Tatsächlich sind an der Sassnitzer Küste selbst für den Laien vielerorts alte Abbrüche erkennbar, etwa über der Strandpromenade. Und auch Kaul berichtet davon, dass vor seinem heutigen Anwesen bis in die siebziger Jahre ein Wohnhaus stand, das dann wegen Küstenabbruchs geräumt werden musste. »Das Ganze ist ein natürlicher Prozess, der nicht zum Stillstand gebracht werden kann«, sagt Niedermeyer. »Man kann bestenfalls mit viel Aufwand örtlich bremsen, doch das ist eine Kostenschraube ohne Ende. Manche Ingenieurfirma verdient allerdings auch genau daran.«

Dennoch gibt es menschliche Faktoren, die den Prozess örtlich beschleunigen können, betont der LUNG-Experte. Das sei einmal die zunehmende Bebauungsdichte, noch immer gebe es nicht überall Regenwasserauffanganlagen. Und dann der Massentourismus: Schätzungen besagen, dass das kleine Jasmund-Gebiet jährlich von mehr als einer Million Menschen besucht wird. »Das ist natürlich ein heißes Eisen, ganze Orte hier leben ja nur vom Tourismus«, sagt Niedermeyer. »Wellness-Hotels, Spaßbäder – gerade die sogenannten saisonverlängernden Maßnahmen bedeuten auch, dass die sensiblen Hochuferbereiche selbst im Winter stark frequentiert werden.«

Niedermeyer geht es nicht um ein Entweder – Oder, sondern um Balance.
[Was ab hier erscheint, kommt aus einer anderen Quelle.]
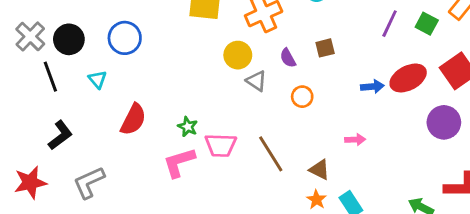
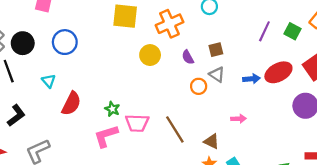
cyan triangle: (98, 79) -> (49, 81), moved
gray triangle: (256, 81) -> (217, 74), moved

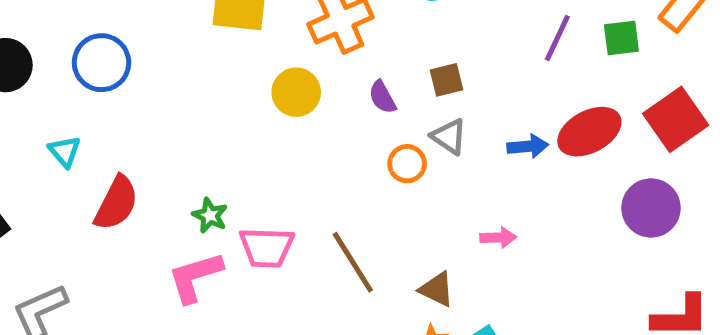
green square: (292, 31) -> (621, 38), turned -35

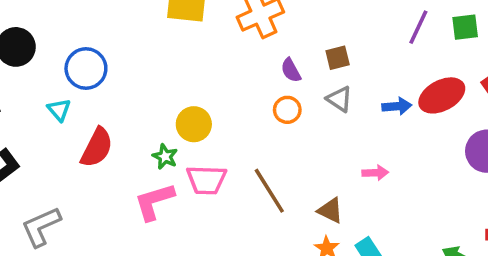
blue circle: (102, 63) -> (86, 68), moved
yellow circle: (296, 92) -> (194, 124), moved
orange circle: (407, 164) -> (287, 110), moved

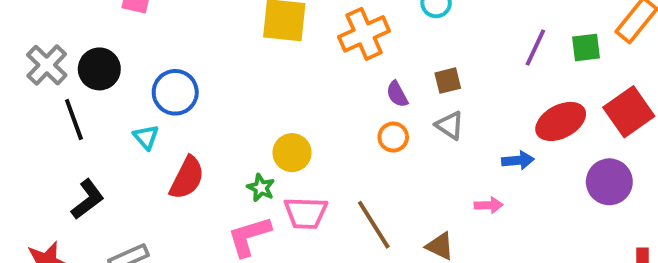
blue arrow: (397, 106) -> (518, 160), moved

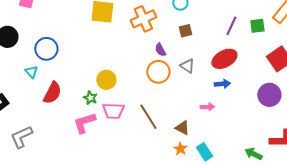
brown square: (448, 81) -> (185, 31), moved
red ellipse: (561, 121) -> (224, 59), moved
orange circle: (393, 137) -> (158, 72), size x1.5

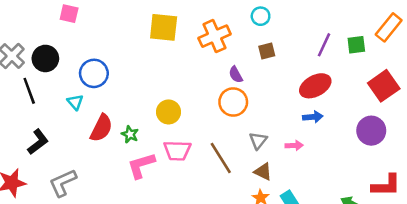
gray triangle: (187, 66) -> (258, 141), moved, turned 35
green star: (90, 98) -> (130, 134), moved

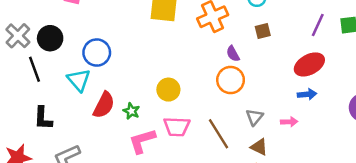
cyan triangle: (75, 102) -> (79, 80), size x1.5
black L-shape: (38, 142) -> (43, 118), turned 130

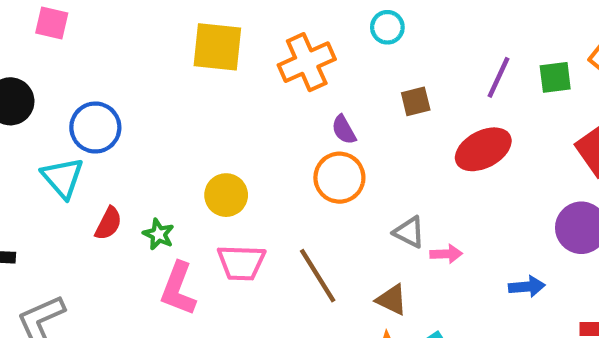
brown square: (263, 31) -> (416, 101), moved
blue arrow: (307, 94) -> (527, 287), moved
red semicircle: (104, 105) -> (108, 223), size x0.7
gray triangle: (254, 117) -> (409, 232), moved, turned -42
pink L-shape: (142, 141) -> (178, 289), turned -52

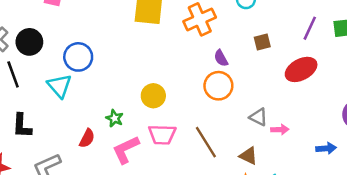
red semicircle: (108, 223) -> (87, 138), moved
pink L-shape: (178, 289) -> (126, 150), turned 44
Über Jahre wies das LUNG auf besonders problematische Hochuferbereiche hin, dennoch konnte dort immer wieder gebaut werden. Das gilt auch für Sassnitz: Auf einer »Gefahrenhinweiskarte« haben die Experten das Nordende von Sassnitz, wo auch Kaul und Friedrich wohnen, rot hinterlegt, was bedeutet: Rutschungen sehr wahrscheinlich. 2007 habe man die Stadt schriftlich informiert, sagt LUNG-Mitarbeiter Karsten Schütze, 2008 habe man dort eine Informationsveranstaltung durchgeführt: »Die Stadtverwaltung hat nicht reagiert«.

Im Sassnitzer Rathaus, einem zauberhaften Jugendstilbau, sieht man sich zwischen Baum und Borke. Bürgermeister ist Dieter Holtz von der LINKEN, bei der Direktwahl 2008 kam er mit 77,9 Prozent der abgegebenen Stimmen zum dritten Mal ins Amt. So richtig konkret, sagt er, sei das LUNG mit seinen Warnungen eben nicht geworden. Und er unterstreicht die Verantwortung der Eigentümer der Ufergrundstücke. »Jetzt wird laut nach der öffentlichen Hand gerufen. Aber nehmen wir die Häuser und Pensionen am Absturz an der Strandpromenade: Sie stehen in der ersten Reihe, und mit dem Seeblick wird Geld verdient.«

Wäre es nach Holtz gegangen, wäre die Promenade umgehend wieder geräumt worden. Doch dann traten Anwälte in Aktion, Eigentümerinteressen kollidierten, von einem Wasserohrbruch als mögliche Ursache war die Rede. »Fest steht jedoch, dass ein Teil der Grundstücke da oben bislang von ihren Besitzern nicht an die Regenentwässerung angeschlossen wurden«, sagt Holtz.

Nachdenken über »geordneten Rückzug«

Insgesamt ist Holtz jedoch optimistisch, was die Sicherung des Hangs über der Promenade betrifft – im Gegensatz zu den Abbruchzonen in Alt-Mukran und Nord-Sassnitz. »Dort wird es äußerst schwer«, sagt er. Und verweist auf den Chef des Bauordnungsamtes von Rügen, der in einem Interview schon mal laut über die Aufgabe einzelner Grundstücke nachgedacht hat. Wenn die Küstenschutz-Kosten den Verkehrswert eines Grundstücks um ein Vielfaches überstiegen, so Rainer Roloff, »wäre zu prüfen, ob eine Entschädigung der Eigentümer nicht sinnvoller ist und man der Natur freien Lauf lässt«.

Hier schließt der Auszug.